First, we failed to mention in the previous reflection that, although this is a petition, it lacks the ‘darkness’ of those petitions that ask God “how long…” and seem to imply a type of aloofness on God’s part. Instead, there is a calm sense of certainty at God’s graciousness and provision. Indeed, the ‘enemy’ that is the reason for this petition is never even mentioned in the opening of the psalm; he only makes his appearance at the end. The focus is solely on how God responds—on what he is capable of doing. These lines further that sense of calm certainty as the delve into the psalmist serene conviction that God is good and forgiving and that he acts out of abounding love to those who call to him. It is certainly not coincidental that the psalmist identifies himself, in verse 3, as “calling to you all day long”. The psalmist sees himself as embraced within Yhwh’s certain and profound responsive love because he is a caller.

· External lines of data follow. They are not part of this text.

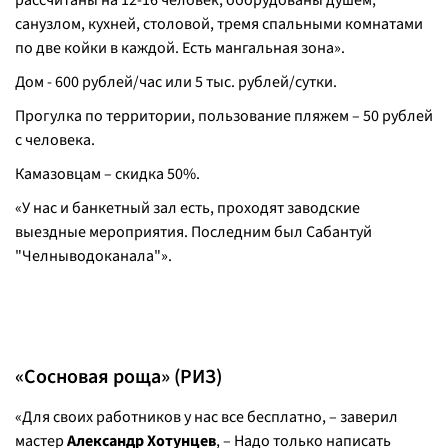
рассчитаны на 12-16 человек, оборудованы душем,
санузлом, кухней, столовой, тремя спальными комнатами
по две койки в каждой. Есть мангальная зона».
Дом - 600 рублей/час или 5 тыс. рублей/сутки.
Прогулка по территории, пользование пляжем – 50 рублей
с человека.
Камазовцам – скидка 50%.
«У нас и банкетный зал есть, проходят заводские
выездные мероприятия. Последним был Сабантуй
"Челныводоканала"».
«Сосновая роща» (РИЗ)
«Для своих работников у нас все бесплатно, – заверил
мастер
Александр Хотунцев
, – Надо только написать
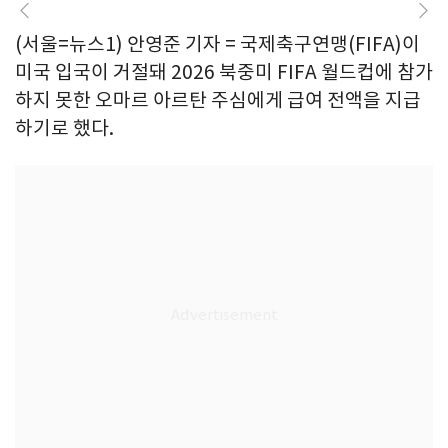
(서울=뉴스1) 안영준 기자 = 국제축구연맹(FIFA)이
미국 입국이 거절돼 2026 북중미 FIFA 월드컵에 참가
하지 못한 오마르 아르탄 주심에게 급여 전액을 지급
하기로 했다.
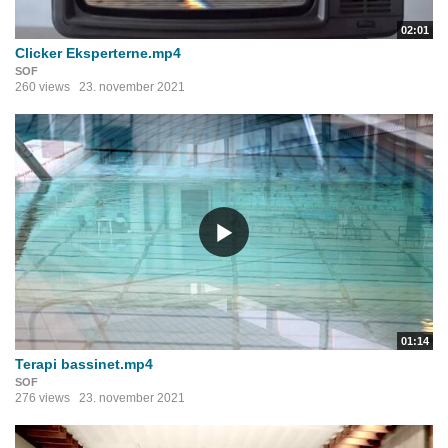
02:01
Clicker Eksperterne.mp4
SOF
260 views
23. november 2021
01:14
Terapi bassinet.mp4
SOF
276 views
23. november 2021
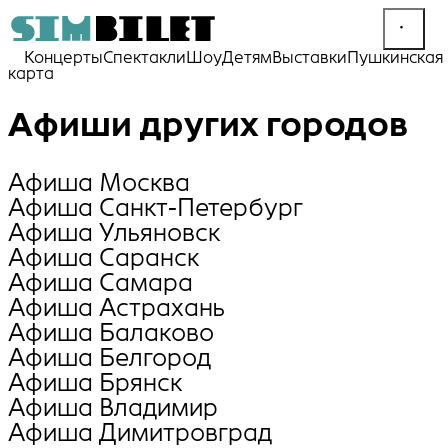
Концерты
Спектакли
Шоу
Детям
Выставки
Пушкинская
карта
Афиши других городов
Афиша Москва
Афиша Санкт-Петербург
Афиша Ульяновск
Афиша Саранск
Афиша Самара
Афиша Астрахань
Афиша Балаково
Афиша Белгород
Афиша Брянск
Афиша Владимир
Афиша Димитровград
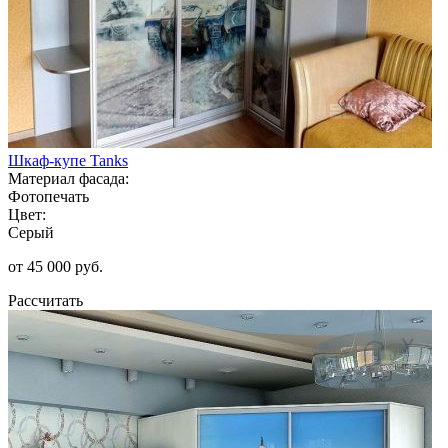
Шкаф-купе Tanks
Материал фасада:
Фотопечать
Цвет:
Серый
от 45 000 руб.
Рассчитать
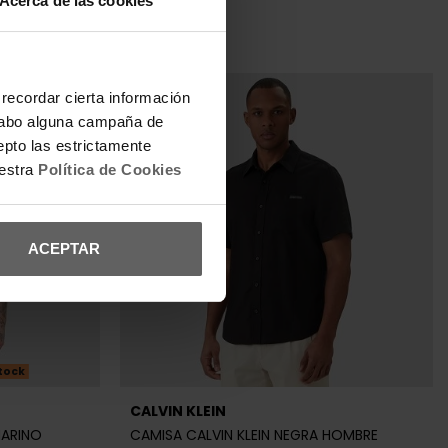
a cabo alguna campaña de
epto las estrictamente
uestra
Política de Cookies
ACEPTAR
Últimas unidades en stock
ANTONY MORATO
NCA HOMBRE
POLO ANTONY MORATO NEGRO HOMBRE
63,20 €
79,00 €
-20%
REBAJAS+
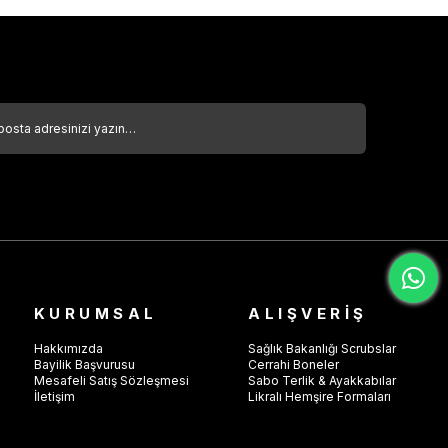
KURUMSAL
ALIŞVERİŞ
Hakkımızda
Sağlık Bakanlığı Scrubslar
Bayilik Başvurusu
Cerrahi Boneler
Mesafeli Satış Sözleşmesi
Sabo Terlik & Ayakkabılar
İletişim
Likralı Hemşire Formaları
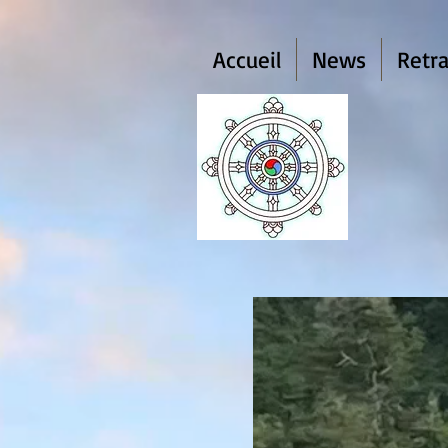
Accueil
News
Retra
Dh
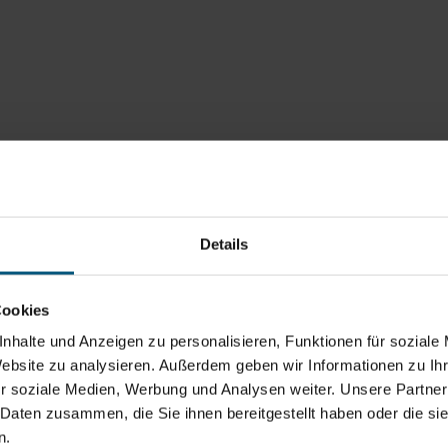
Details
Cookies
nhalte und Anzeigen zu personalisieren, Funktionen für soziale
Website zu analysieren. Außerdem geben wir Informationen zu I
r soziale Medien, Werbung und Analysen weiter. Unsere Partner
 Daten zusammen, die Sie ihnen bereitgestellt haben oder die s
n.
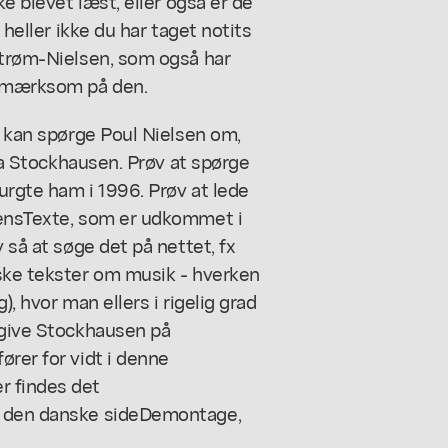
ke blevet læst, eller også er de
 heller ikke du har taget notits
strøm-Nielsen, som også har
opmærksom på den.
e kan spørge Poul Nielsen om,
fra Stockhausen. Prøv at spørge
urgte ham i 1996. Prøv at lede
ens
Texte
, som er udkommet i
 så at søge det på nettet, fx
rske tekster om musik - hverken
), hvor man ellers i rigelig grad
 give Stockhausen på
ører for vidt i denne
 findes det
 den danske side
Demontage
,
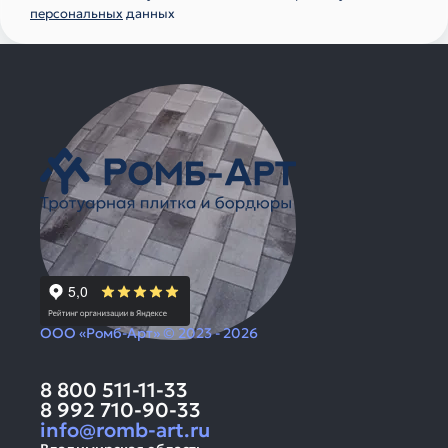
персональных
данных
ООО «Ромб-Арт» © 2023 - 2026
8 800 511-11-33
8 992 710-90-33
info@romb-art.ru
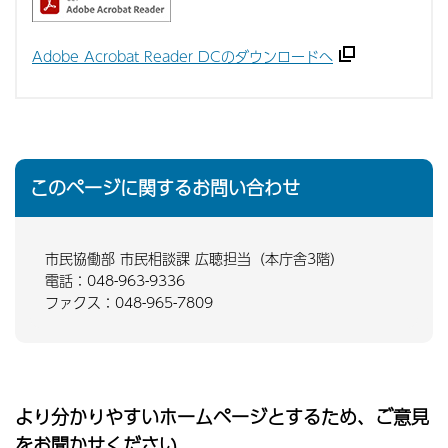
Adobe Acrobat Reader DCのダウンロードへ
このページに関するお問い合わせ
市民協働部 市民相談課 広聴担当（本庁舎3階）
電話：048-963-9336
ファクス：048-965-7809
より分かりやすいホームページとするため、ご意見
をお聞かせください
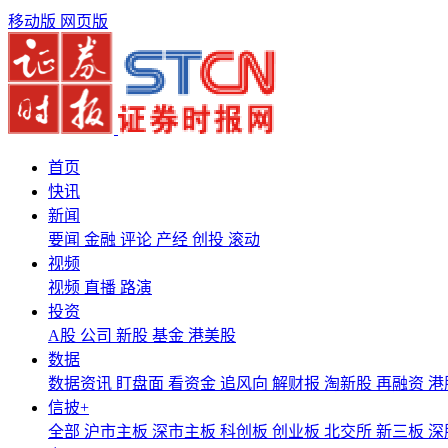
移动版
网页版
首页
快讯
新闻
要闻
金融
评论
产经
创投
滚动
视频
视频
直播
路演
投资
A股
公司
新股
基金
港美股
数据
数据资讯
盯盘面
看资金
追风向
解财报
淘新股
再融资
港
信披+
全部
沪市主板
深市主板
科创板
创业板
北交所
新三板
深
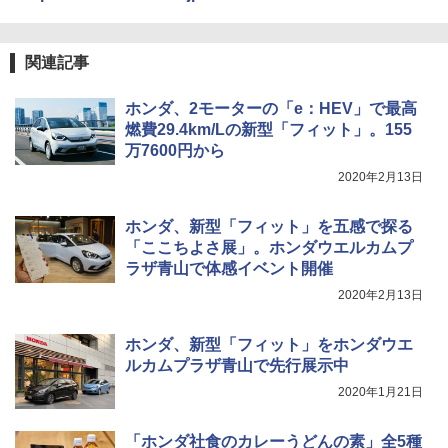
関連記事
ホンダ、2モーターの「e：HEV」で最高
燃費29.4km/Lの新型「フィット」。155
万7600円から
2020年2月13日
ホンダ、新型「フィット」を五感で探る
「ここちよさ展」。ホンダウエルカムプ
ラザ青山で体感イベント開催
2020年2月13日
ホンダ、新型「フィット」をホンダウエ
ルカムプラザ青山で先行展示中
2020年1月21日
「ホンダ社食のカレーうどんの素」全5種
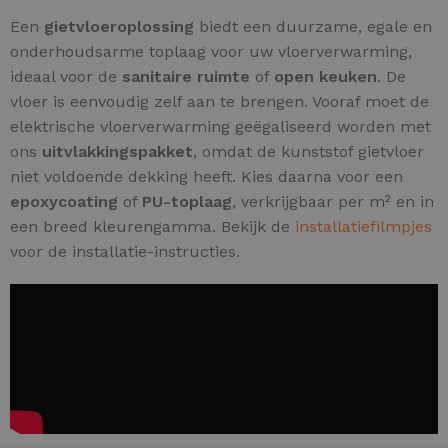
Een
gietvloeroplossing
biedt een duurzame, egale en
onderhoudsarme toplaag voor uw vloerverwarming,
ideaal voor de
sanitaire ruimte
of
open keuken
. De
vloer is eenvoudig zelf aan te brengen. Vooraf moet de
elektrische vloerverwarming geëgaliseerd worden met
ons
uitvlakkingspakket
, omdat de kunststof gietvloer
niet voldoende dekking heeft. Kies daarna voor een
epoxycoating
of
PU-toplaag
, verkrijgbaar per m² en in
een breed kleurengamma. Bekijk de
installatiefilmpjes
voor de installatie-instructies.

It is the dramatic and continuous movement toward Yhwh that convinces him of Yhwh’s abounding and certain movement toward him in loyal love. 

The second follows the first—there is the sense in these lines that as ‘responsive’ as Yhwh is to the psalmist’s petitions, his response is premised on a much more powerful and deep prior commitment to the psalmist. In other words, Yhwh’s ‘answer’ to his people originates from his prior, and utterly powerful, love for his people. We could say it thus: Yhwh’s ‘answer’ is an answer to himself as much as to the petitioner. In the face of an utterly and absolute sovereign and lord one is aware that any petition that is granted, is a petition that participates in the will of the sovereign; it does not anticipate it.